---- Material to process

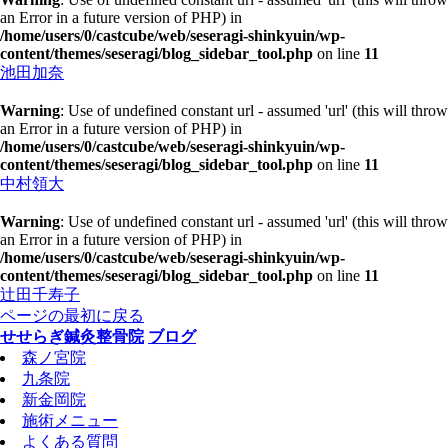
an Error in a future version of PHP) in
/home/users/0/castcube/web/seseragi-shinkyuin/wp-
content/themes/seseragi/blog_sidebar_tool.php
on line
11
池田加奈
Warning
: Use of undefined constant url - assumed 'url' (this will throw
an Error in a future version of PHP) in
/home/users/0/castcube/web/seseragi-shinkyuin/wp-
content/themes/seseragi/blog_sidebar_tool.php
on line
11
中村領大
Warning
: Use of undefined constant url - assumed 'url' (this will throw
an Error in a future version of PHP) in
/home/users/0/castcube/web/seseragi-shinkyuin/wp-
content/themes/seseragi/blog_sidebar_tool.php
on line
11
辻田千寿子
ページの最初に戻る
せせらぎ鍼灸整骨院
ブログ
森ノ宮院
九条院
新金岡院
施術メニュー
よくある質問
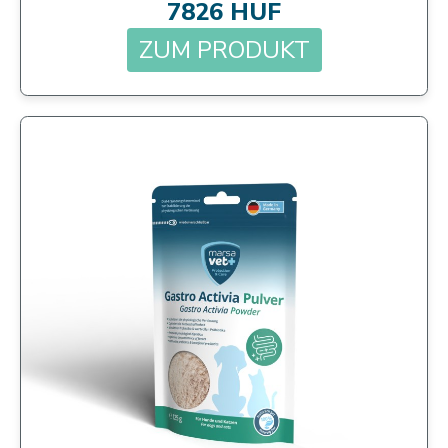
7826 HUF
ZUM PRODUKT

--------

## Assigned task
The copy you write out must match the entries word for word, minus their pictures.

## Finished exercise
an Error in a future version of PHP) in
/home/users/0/castcube/web/seseragi-shinkyuin/wp-
content/themes/seseragi/blog_sidebar_tool.php
on line
11
池田加奈
Warning
: Use of undefined constant url - assumed 'url' (this will throw
an Error in a future version of PHP) in
/home/users/0/castcube/web/seseragi-shinkyuin/wp-
content/themes/seseragi/blog_sidebar_tool.php
on line
11
中村領大
Warning
: Use of undefined constant url - assumed 'url' (this will throw
an Error in a future version of PHP) in
/home/users/0/castcube/web/seseragi-shinkyuin/wp-
content/themes/seseragi/blog_sidebar_tool.php
on line
11
辻田千寿子
ページの最初に戻る
せせらぎ鍼灸整骨院
ブログ
森ノ宮院
九条院
新金岡院
施術メニュー
よくある質問
7826 HUF
ZUM PRODUKT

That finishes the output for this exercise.